Once bitten, twice shy. It can take a long time for someone who looked “normal” to reveal their struggles. Try to be calm and interested. Avoid intense, overbearing, shock or instantly launching into prayer for healing. It may take even longer for full details to be revealed, or the person may feel intensely embarrassed to have said anything and may never bring it up again – bringing the issue up occasionally to check response is okay, but please don’t pull “that face” everytime you see them, and ask “How *are* you?” Sometimes a different topic of conversation is ok! We’re not aliens, we’re just like you – broken and in need of a Saviour.
Actually think you have covered things pretty well there! : )
Create a culture that allows for people to own an identity other than their illness. I have a friend with severe depression/anxiety at church and used to not talk to her about anything day to day (eg. Movies, holidays,
especially not food as struggles with that too etc.) as I thought this would be unhelpful…it’s now clear to me that such normalcy is critical to people being able to break out of their illness at times, and enjoy just being with others, without their illness hanging around like a shadow.
This is a excellent list! Now, if we could just find some healthy people to implement it…
By definition Christianity is for people who have realized something is amiss inside. I actually have never met a person whom I did not believe was suffering from some form of mental trouble. Of course, where I am in America, we have a syndrome for pretty much every stage of life, and an official diagnosis is almost as easy to get as bottle of aspirin. My brother (a pastor) says he is in recovery from being born. I believe broken people are awesome at helping other broken people. We can support and encourage each other as we walk along this road called life. Sometimes stumbling and falling , but then getting back up again. This is easier to do while our friends cheer us on (and us for them in our turn). I am my brothers keeper. (Now, I say this as someone who rarely places a toenail inside a church except for weddings, funerals, seminars, and when Ravi Zacharias comes to town) So I would add only one thing to your list: maybe crazy people need to go to church because there’s a bunch of crazy people there who need us! (is ‘crazy’ better or worse than ‘mad’?)

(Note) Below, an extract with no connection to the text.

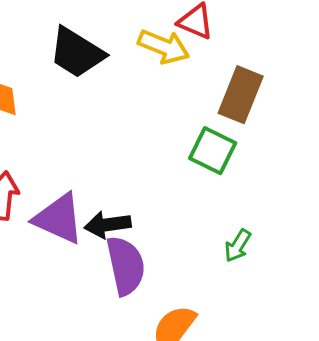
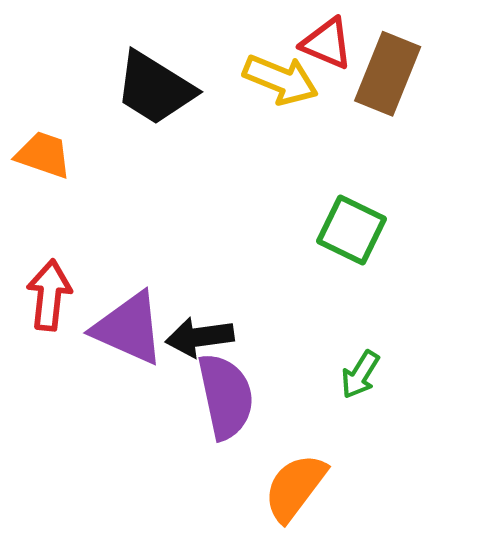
brown rectangle: (241, 95) -> (388, 74), moved
green arrow: (238, 246) -> (360, 375), moved

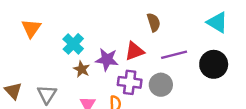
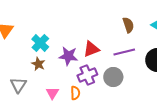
brown semicircle: (154, 22) -> (128, 25), moved
brown star: (82, 69) -> (38, 64), moved
purple cross: (130, 82) -> (87, 75), turned -30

Thanks Emma. Really sensitive & well thought out suggestions. Now if everyone who read it could just print/email this on to their Church Leaders, Pastoral Care Leaders etc etc…. Maybe the Church would be able to understand those who suffer from mental health issues better & maybe they could contribute to loving them in their illness by helping in ways you have suggested.
Have a look at the UKCP….United Kingdom Council of Psychotherapists – new book written recently called. “Psychotherapy & Spiritual Direction – Two languages, One voice” by Lynette Harbourne. Written by a Christian who is also a Psychotherapis based in London.
It would be great to have this support in the church too.
Thanks so much for your comments and suggestions – much food for thought.